**EXERCISE GOAL:** Each line of the listing must be set down exactly as it stands.

▬▬▬▬▬▬▬▬▬▬

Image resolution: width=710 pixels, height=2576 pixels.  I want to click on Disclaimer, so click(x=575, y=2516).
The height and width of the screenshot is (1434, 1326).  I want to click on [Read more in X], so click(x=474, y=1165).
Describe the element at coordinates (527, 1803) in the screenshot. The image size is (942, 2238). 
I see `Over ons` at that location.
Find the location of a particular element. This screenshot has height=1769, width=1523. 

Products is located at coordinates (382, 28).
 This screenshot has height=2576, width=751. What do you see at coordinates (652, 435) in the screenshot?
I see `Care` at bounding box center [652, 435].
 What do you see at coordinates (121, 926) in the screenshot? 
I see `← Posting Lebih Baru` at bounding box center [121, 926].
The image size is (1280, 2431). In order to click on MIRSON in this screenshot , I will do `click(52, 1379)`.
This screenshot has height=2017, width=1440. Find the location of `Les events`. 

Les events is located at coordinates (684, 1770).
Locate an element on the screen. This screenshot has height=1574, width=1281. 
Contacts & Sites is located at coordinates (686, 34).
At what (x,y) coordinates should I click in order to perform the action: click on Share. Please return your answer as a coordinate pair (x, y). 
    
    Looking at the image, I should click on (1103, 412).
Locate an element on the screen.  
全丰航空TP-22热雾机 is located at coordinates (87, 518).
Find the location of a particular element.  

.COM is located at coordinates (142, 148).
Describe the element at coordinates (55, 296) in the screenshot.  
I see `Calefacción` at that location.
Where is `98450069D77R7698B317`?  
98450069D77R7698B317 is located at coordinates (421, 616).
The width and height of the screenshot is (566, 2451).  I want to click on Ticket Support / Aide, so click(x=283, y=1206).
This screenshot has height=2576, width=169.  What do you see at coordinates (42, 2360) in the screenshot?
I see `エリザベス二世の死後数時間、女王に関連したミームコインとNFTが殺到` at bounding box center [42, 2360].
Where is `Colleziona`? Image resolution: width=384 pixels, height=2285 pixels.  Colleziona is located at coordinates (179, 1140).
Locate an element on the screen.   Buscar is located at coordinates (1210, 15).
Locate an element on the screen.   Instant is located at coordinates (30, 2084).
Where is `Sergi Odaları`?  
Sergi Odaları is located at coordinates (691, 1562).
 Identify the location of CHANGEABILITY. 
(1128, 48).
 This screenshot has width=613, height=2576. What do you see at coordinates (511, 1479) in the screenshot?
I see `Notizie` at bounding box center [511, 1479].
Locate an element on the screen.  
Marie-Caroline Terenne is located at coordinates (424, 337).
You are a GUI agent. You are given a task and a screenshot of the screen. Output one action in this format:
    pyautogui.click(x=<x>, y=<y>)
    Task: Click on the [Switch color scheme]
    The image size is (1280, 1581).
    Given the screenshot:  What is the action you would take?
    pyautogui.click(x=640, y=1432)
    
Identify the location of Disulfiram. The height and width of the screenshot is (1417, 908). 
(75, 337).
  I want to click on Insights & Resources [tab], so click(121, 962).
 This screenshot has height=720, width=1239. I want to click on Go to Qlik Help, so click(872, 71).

▬▬▬▬▬▬▬▬▬▬

**RESPONSE FOR THIS EXERCISE:**
Image resolution: width=710 pixels, height=2576 pixels.  I want to click on Disclaimer, so click(x=575, y=2516).
The height and width of the screenshot is (1434, 1326).  I want to click on [Read more in X], so click(x=474, y=1165).
Describe the element at coordinates (527, 1803) in the screenshot. The image size is (942, 2238). 
I see `Over ons` at that location.
Find the location of a particular element. This screenshot has height=1769, width=1523. 

Products is located at coordinates (382, 28).
 This screenshot has height=2576, width=751. What do you see at coordinates (652, 435) in the screenshot?
I see `Care` at bounding box center [652, 435].
 What do you see at coordinates (121, 926) in the screenshot? 
I see `← Posting Lebih Baru` at bounding box center [121, 926].
The image size is (1280, 2431). In order to click on MIRSON in this screenshot , I will do `click(52, 1379)`.
This screenshot has height=2017, width=1440. Find the location of `Les events`. 

Les events is located at coordinates (684, 1770).
Locate an element on the screen. This screenshot has height=1574, width=1281. 
Contacts & Sites is located at coordinates (686, 34).
At what (x,y) coordinates should I click in order to perform the action: click on Share. Please return your answer as a coordinate pair (x, y). 
    
    Looking at the image, I should click on (1103, 412).
Locate an element on the screen.  
全丰航空TP-22热雾机 is located at coordinates (87, 518).
Find the location of a particular element.  

.COM is located at coordinates (142, 148).
Describe the element at coordinates (55, 296) in the screenshot.  
I see `Calefacción` at that location.
Where is `98450069D77R7698B317`?  
98450069D77R7698B317 is located at coordinates (421, 616).
The width and height of the screenshot is (566, 2451).  I want to click on Ticket Support / Aide, so click(x=283, y=1206).
This screenshot has height=2576, width=169.  What do you see at coordinates (42, 2360) in the screenshot?
I see `エリザベス二世の死後数時間、女王に関連したミームコインとNFTが殺到` at bounding box center [42, 2360].
Where is `Colleziona`? Image resolution: width=384 pixels, height=2285 pixels.  Colleziona is located at coordinates (179, 1140).
Locate an element on the screen.   Buscar is located at coordinates (1210, 15).
Locate an element on the screen.   Instant is located at coordinates (30, 2084).
Where is `Sergi Odaları`?  
Sergi Odaları is located at coordinates (691, 1562).
 Identify the location of CHANGEABILITY. 
(1128, 48).
 This screenshot has width=613, height=2576. What do you see at coordinates (511, 1479) in the screenshot?
I see `Notizie` at bounding box center [511, 1479].
Locate an element on the screen.  
Marie-Caroline Terenne is located at coordinates (424, 337).
You are a GUI agent. You are given a task and a screenshot of the screen. Output one action in this format:
    pyautogui.click(x=<x>, y=<y>)
    Task: Click on the [Switch color scheme]
    The image size is (1280, 1581).
    Given the screenshot:  What is the action you would take?
    pyautogui.click(x=640, y=1432)
    
Identify the location of Disulfiram. The height and width of the screenshot is (1417, 908). 
(75, 337).
  I want to click on Insights & Resources [tab], so click(121, 962).
 This screenshot has height=720, width=1239. I want to click on Go to Qlik Help, so click(872, 71).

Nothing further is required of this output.